Maija Rhee Devine, a Korean-born writer whose fiction, non-fiction, and poetry have appeared in Michigan Quarterly Review, Boulevard, North American Review, and The Kenyon Review, and in various anthologies, holds a B.A. in English from Sogang University in Seoul and an M.A. in English from St. Louis University.  Writing honors include an NEA grant, finalist in William Faulkner Creative Writing Competition, James Jones First Novel Fellowship, and Emily Dickinson Poetry Award, and nominations for Pushcart Prizes and O. Henry Awards.

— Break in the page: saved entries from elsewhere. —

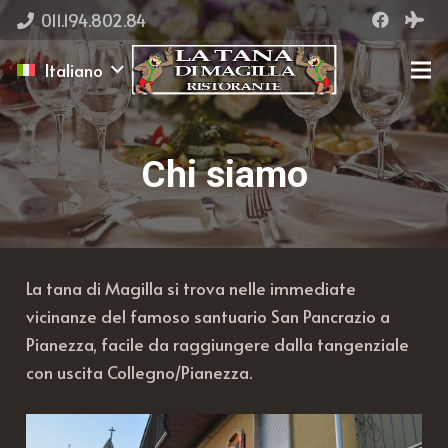
011.194.802.84
Italiano
Chi siamo
La tana di Magilla si trova nelle immediate
vicinanze del famoso santuario San Pancrazio a
Pianezza, facile da raggiungere dalla tangenziale
con uscita Collegno/Pianezza.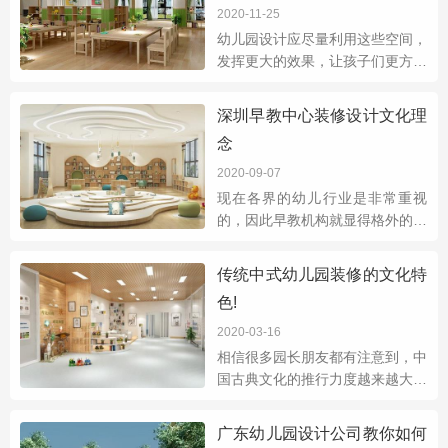
朋友们所希望的。
2020-11-25
幼儿园设计应尽量利用这些空间，
发挥更大的效果，让孩子们更方便
地使用.无论是色彩设计还是墙面
设计，都能保证整体风格的和谐，
深圳早教中心装修设计文化理
它们对颜色很敏感.房间里的家具
念
类型不同，所
2020-09-07
现在各界的幼儿行业是非常重视
的，因此早教机构就显得格外的重
要了。对于早教机构来说，环境设
计是重中之重，早教中心装修设计
传统中式幼儿园装修的文化特
文化理念将是吸引孩子和父母的根
色!
本。 由于早
2020-03-16
相信很多园长朋友都有注意到，中
国古典文化的推行力度越来越大，
越是流行越有其魅力所在的。如今
很多幼儿园装修风格开始复古，追
广东幼儿园设计公司教你如何
求中式装修风格；在深圳就有许多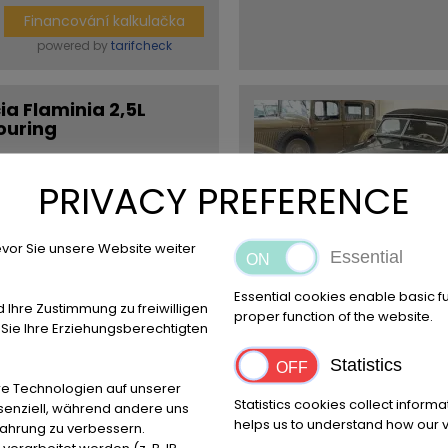
Financování kalkulačka
powered by
tarifcheck
ia Flaminia 2,5L
ouring
Palivo:
PRIVACY PREFERENCE
Benzín
Trvalý inzerát
EUR
109.000
,-
vor Sie unsere Website weiter
Essential
Essential cookies enable basic f
Více informací
d Ihre Zustimmung zu freiwilligen
proper function of the website.
ie Ihre Erziehungsberechtigten
Zpráva
Statistics
Financování kalkulačka
e Technologien auf unserer
Statistics cookies collect inform
powered by
tarifcheck
ssenziell, während andere uns
helps us to understand how our vi
fahrung zu verbessern.
rarbeitet werden (z. B. IP-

"The Voices of Heaven", her novel/love story in a polygamous family and their struggles during the Korean War, flows from her first-hand experience of growing up in Seoul during the war and its aftermath.  The story reveals the realities of both the old and new Korea as the Confucian values that rule the characters still shape the lives of people in North and South Korea. The novel, "The Voices of Heaven", a love story set during the Korean War, (Seoul Selection USA www.seoulselection.com, Irvine, CA, 2013) is available through Amazon.com and Ingram Wholesale Book Club.  The e-book version is now available on Amazon’s Kindle and the Apple iBookStore.
"Long Walks on Short Days", her poetry chapbook about Korea, China, U.S. and other lands she has known, is now available on Amazon.com.
The author and her husband, Michael J. Devine, the former director of the Harry S. Truman Presidential Library in Independence, Missouri, often travel to Korea, where she works on her new project, "Journals of Comfort Women", a book of poems about Korean comfort women who were forced to provide sexual services to Japanese soldiers during WW II.